Say, rdd1.first is in the form of (Int, Int, Float) = (1,957,299.98) while rdd2.first is something like (Int, Int) = (25876,1) where the join is supposed to take place on the 1st field from both the RDDs.

scala> rdd1.join(rdd2) — results in an error :**: error: value join is not a member of org.apache.spark.rdd.RDD[(Int, Int, Float)]

REASON

Both the RDDs should be in the form of a Key-Value pair.

Here, rdd2 – being in the form of (1,957,299.98) – does not obey this rule… While rdd1 – which is in the form of (25876,1) – does.

RESOLUTION

Convert the output of the 1st RDD from (1,957,299.98) to a Key-Value pair in the form of (1,(957,299.98)) before joining it with rdd2, as shown below:

scala> val rdd1KV = rdd1.map(x=>(x.split(",")(1).toInt,(x.split(",")(2).toInt,x.split(",")(4).toFloat))) – modified RDD

scala> rdd1KV.first
res**: (Int, (Int, Float)) = (1,(957,299.98))

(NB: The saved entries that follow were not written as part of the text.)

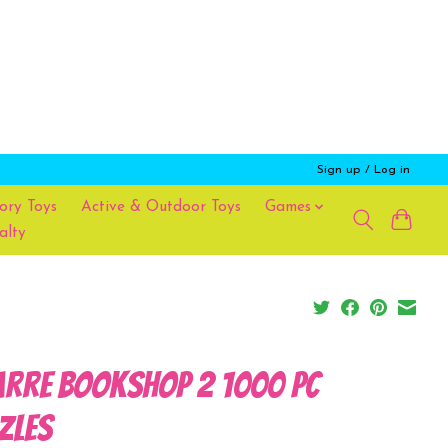
Sign up / Log in
ory Toys
Active & Outdoor Toys
Games
alty
arre Bookshop 2 1000 Pc
zles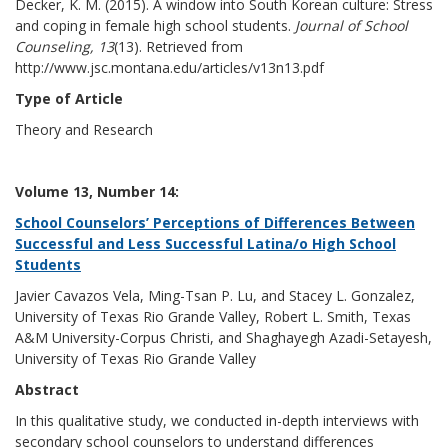
Decker, K. M. (2015). A window into South Korean culture: Stress
and coping in female high school students.
Journal of School
Counseling, 13
(13). Retrieved from
http://www.jsc.montana.edu/articles/v13n13.pdf
Type of Article
Theory and Research
Volume 13, Number 14:
School Counselors’ Perceptions of Differences Between
Successful and Less Successful Latina/o High School
Students
Javier Cavazos Vela, Ming-Tsan P. Lu, and Stacey L. Gonzalez,
University of Texas Rio Grande Valley, Robert L. Smith, Texas
A&M University-Corpus Christi, and Shaghayegh Azadi-Setayesh,
University of Texas Rio Grande Valley
Abstract
In this qualitative study, we conducted in-depth interviews with
secondary school counselors to understand differences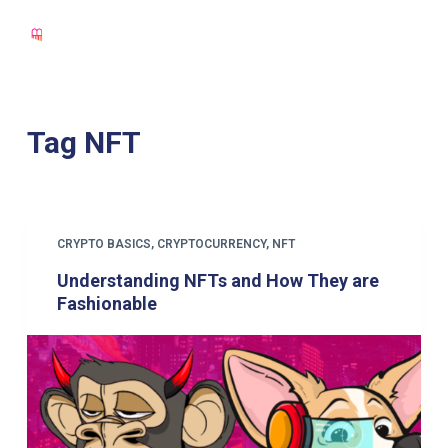
S
k
i
p
t
Tag
NFT
o
c
o
n
CRYPTO BASICS
,
CRYPTOCURRENCY
,
NFT
t
Understanding NFTs and How They are
e
Fashionable
n
t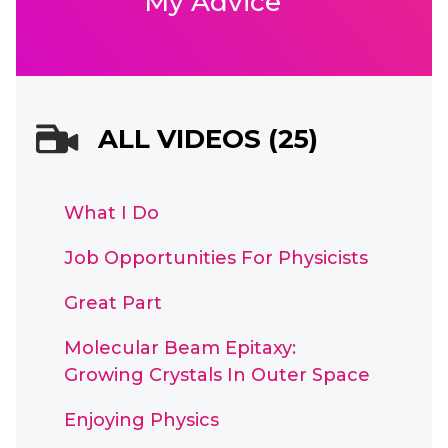
My Advice
ALL VIDEOS (25)
What I Do
Job Opportunities For Physicists
Great Part
Molecular Beam Epitaxy:
Growing Crystals In Outer Space
Enjoying Physics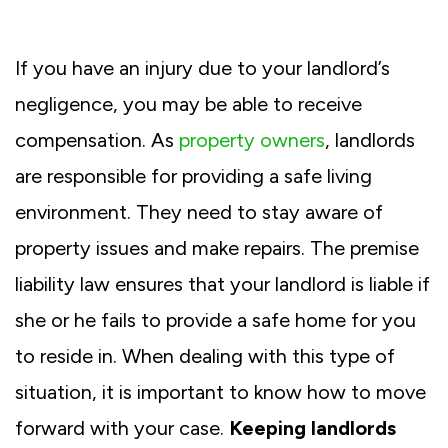
If you have an injury due to your landlord’s
negligence, you may be able to receive
compensation. As
property owners
, landlords
are responsible for providing a safe living
environment. They need to stay aware of
property issues and make repairs. The premise
liability law ensures that your landlord is liable if
she or he fails to provide a safe home for you
to reside in. When dealing with this type of
situation, it is important to know how to move
forward with your case.
Keeping landlords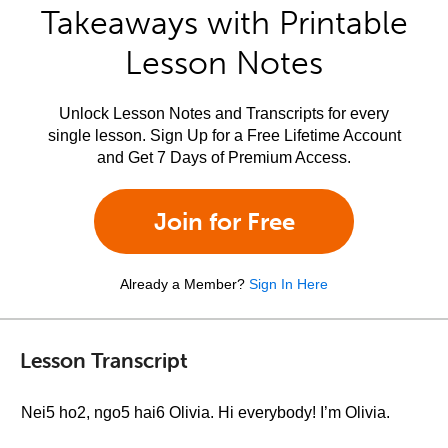
Takeaways with Printable
Lesson Notes
Unlock Lesson Notes and Transcripts for every
single lesson. Sign Up for a Free Lifetime Account
and Get 7 Days of Premium Access.
Join for Free
Already a Member?
Sign In Here
Lesson Transcript
Nei5 ho2, ngo5 hai6 Olivia. Hi everybody! I’m Olivia.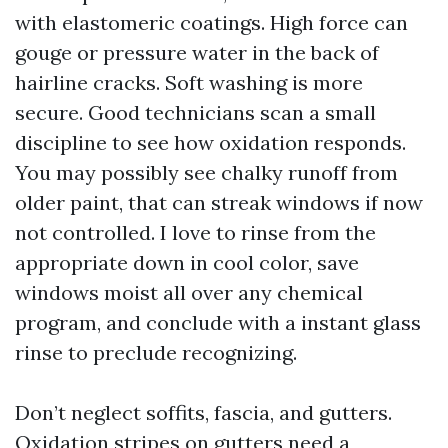
with elastomeric coatings. High force can
gouge or pressure water in the back of
hairline cracks. Soft washing is more
secure. Good technicians scan a small
discipline to see how oxidation responds.
You may possibly see chalky runoff from
older paint, that can streak windows if now
not controlled. I love to rinse from the
appropriate down in cool color, save
windows moist all over any chemical
program, and conclude with a instant glass
rinse to preclude recognizing.
Don’t neglect soffits, fascia, and gutters.
Oxidation stripes on gutters need a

val joinedRDD = rdd1KV.join(rdd2) – join successful
joinedRDD: org.apache.spark.rdd.RDD[(Int, ((Int, Float), Int))] = MapPartitionsRDD[67] at join …

By the way, join is the member of org.apache.spark.rdd.PairRDDFunctions. So make sure you import this on your Eclipse or IDE, wherever you want to run your code.

Article also on my blog @ https://tips-to-code.blogspot.com/2018/08/apache-spark-error-resolution-value.html

Thanks,
Vishal.